Q: When's The Cordova Road To Child's Glacier/ Million Dollar Bridge Going To Be Ready? A: It's Not.

Alaska DOT Photo
We had taken the road at the end of July 2011.  The road was closed in August 2011.   On November 23, 2011, I published this post:  Road to Child's Glacier and Million Dollar Bridge Closed Until after 2015.    I recently realized, hey, it's 2015.  I should check on whether the road was ready yet. 

So I emailed the Department of Transportation and got this quick reply:
"Hi Steve,
The bridge is still standing, but the approach to the bridge washed out with the shifting of the Copper River.

There is no plan at this time to rebuild the bridge, we just don't have the construction dollars available.

Please let me know if you have additional questions, or need more information.

Details on the bridge are available here:

Meadow Bailey"   (emphasis added)

The link takes you to this undated (Meadow emailed again and said it was 'this winter' so after the March 2014 link below)  announcement:

Copper River Highway Copper Delta Bridge #339

There has been a recent decision to close the project due to the lack of funding for design or construction.
The 56-mile Copper River Highway begins in Cordova and ends at the Million Dollar Bridge. The road provides access to vast areas of the Copper River Valley, is used frequently by hunters and recreationists, and potentially supports proposed resource development.
Bridge No. 339 is one of 11 bridges crossing the Copper River Delta. The bridge was constructed in 1977. The hydraulic design of the existing bridge was based upon a predicted flood event of 21,300 cubic feet per second (159,300 gallons per second).
Naturally occurring changes in flow between river channels across the delta led to a dramatic increase in the amount of water flowing under Bridge No. 339. This increase in flow was first noticed in 2009. In 2010 ADOT&PF along with the U.S. Geological Survey began a comprehensive monitoring program at the site. During the summer of 2011 the flow was measured at 89,000 cubic feet per second (665,800 gallons per second).
Early in 2011 a project was created to investigate ways to reduce flows and preserve the bridge. However, field measurements revealed that the increased flow has scoured away 50 feet of the river bed under the bridge. The scour has compromised the vertical and lateral structural capacity of the bridge piers and abutments.

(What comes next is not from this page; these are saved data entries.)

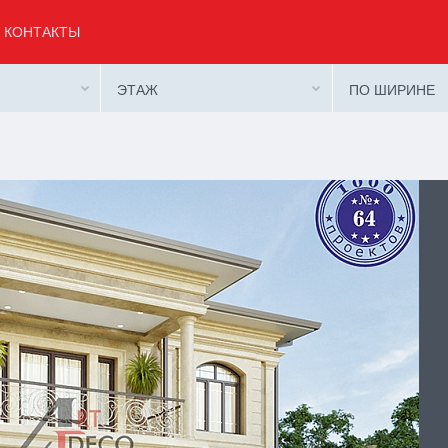
КОНТАКТЫ
ЭТАЖ
ПО ШИРИНЕ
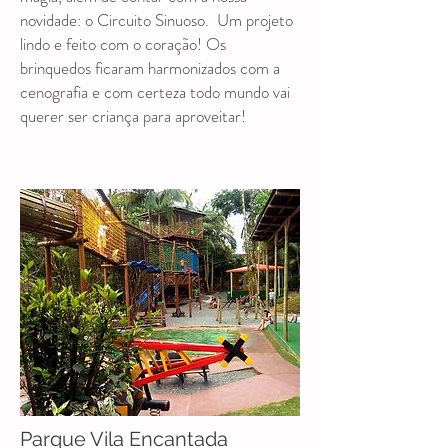
novidade: o Circuito Sinuoso. Um projeto
lindo e feito com o coração! Os
brinquedos ficaram harmonizados com a
cenografia e com certeza todo mundo vai
querer ser criança para aproveitar!
Parque Vila Encantada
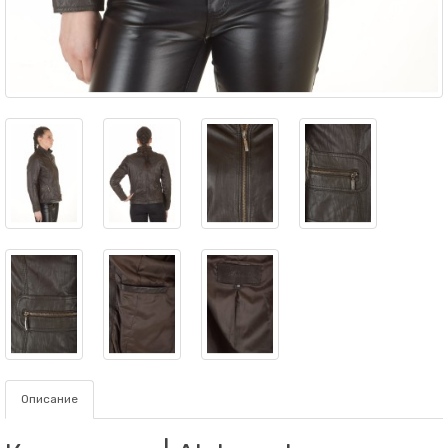
Описание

These conditions constitute structural failure of the bridge, requiring that it be closed.
Did you read carefully?  The bridge was built in 1977 "based upon a predicted flood event of 21,300 cubic feet per second (159,300 gallons per second)."  You can compare that to how many gallons per second go into your car at the gas station.

However, in 2011, the water flow (presumably a regular event, not a flood event) was 89,000 cubic feet per second (665,800 gallons per second)."   That's almost five times greater.   

And this DOT page has links to other updates, including a three page pdf in March 2014 that says, among other things:

  • "There are two different bridge options
    • Option #1
      Decked Bulb-Tee Girders on Drilled Shaft Piers.
      Estimated construction cost: $66,250,000
    •  Option #2
      Box Girders on Pipe Pile Extension Piers.
      Estimated construction cost:  $50,700,000"
  • "During the winter the road beyond milepost 16 is not maintained and is closed to vehicle traffic (typically November thru mid April).  The 2010 summer Average Daily Traffic Volume (ADT) at Bridge 339 was 65."  So, if we count summer as mid April to November 1
That means, say if summer is from April 15 to October 31, we'd have 168 days times 65 cars or a total of about 10,000 cars, which would mean, for one summer, each car crossing the bridge would be, using the cheaper bridge, about $5000.  And over 30 years - the life of the original bridge - at the same rate, the toll for each car would reduce to about $160 per vehicle.  (And this doesn't consider maintenance and repairs.)  Of course, other roads and bridges in Alaska aren't calculated this way.  It might be interesting if they were.  Say, how much would that road from Juneau to the mine they want to build cost per vehicle over 30 years? 

But there's more:
  • "Since the bridge was closed in August of 2011, the river has continued to migrate east, washing out an additional 1,000 feet of the Copper River Highway.  Erosion is now threatening Bridge No. 340 located 1,100 feet east of Bridge No. 339."  

In any case, anyone  who knows about the price of oil and the state of the Alaska budget knows neither of these options is going to happen any time soon.

If you want to get out to the Million Dollar bridge or to Child's Glacier, which in 2011 had a beautiful campground, you're going to have to go by boat or float plane.